WORK INSTRUCTIONS: Could you copy exactly the lines from the start of the records through the one containing "on créerait", both included, and leave out the pictures?

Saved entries
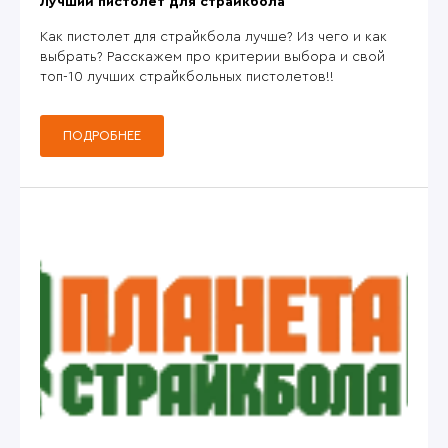
Лучший пистолет для страйкбола
Как пистолет для страйкбола лучше? Из чего и как
выбрать? Расскажем про критерии выбора и свой
топ-10 лучших страйкбольных пистолетов!!
ПОДРОБНЕЕ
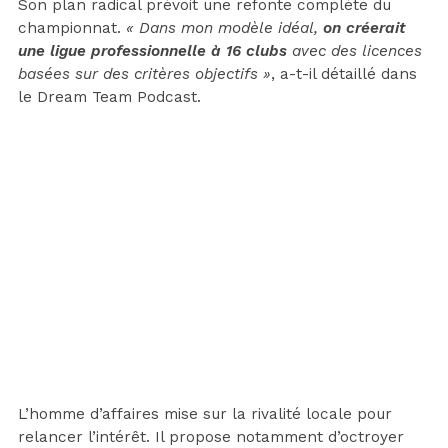
Son plan radical prévoit une refonte complète du
championnat.
« Dans mon modèle idéal,
on créerait
une ligue professionnelle à 16 clubs
avec des licences
basées sur des critères objectifs »
, a-t-il détaillé dans
le Dream Team Podcast.
L’homme d’affaires mise sur la rivalité locale pour
relancer l’intérêt. Il propose notamment d’octroyer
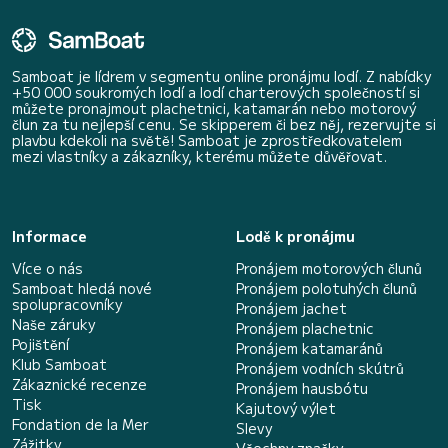
Samboat je lídrem v segmentu online pronájmu lodí. Z nabídky
+50 000 soukromých lodí a lodí charterových společností si
můžete pronajmout plachetnici, katamarán nebo motorový
člun za tu nejlepší cenu. Se skipperem či bez něj, rezervujte si
plavbu kdekoli na světě! Samboat je zprostředkovatelem
mezi vlastníky a zákazníky, kterému můžete důvěřovat.
Informace
Lodě k pronájmu
Více o nás
Pronájem motorových člunů
Samboat hledá nové
Pronájem polotuhých člunů
spolupracovníky
Pronájem jachet
Naše záruky
Pronájem plachetnic
Pojištění
Pronájem katamaránů
Klub Samboat
Pronájem vodních skútrů
Zákaznické recenze
Pronájem hausbótu
Tisk
Kajutový výlet
Fondation de la Mer
Slevy
Zážitky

REPLY:
Лучший пистолет для страйкбола
Как пистолет для страйкбола лучше? Из чего и как
выбрать? Расскажем про критерии выбора и свой
топ-10 лучших страйкбольных пистолетов!!
ПОДРОБНЕЕ
Son plan radical prévoit une refonte complète du
championnat.
« Dans mon modèle idéal,
on créerait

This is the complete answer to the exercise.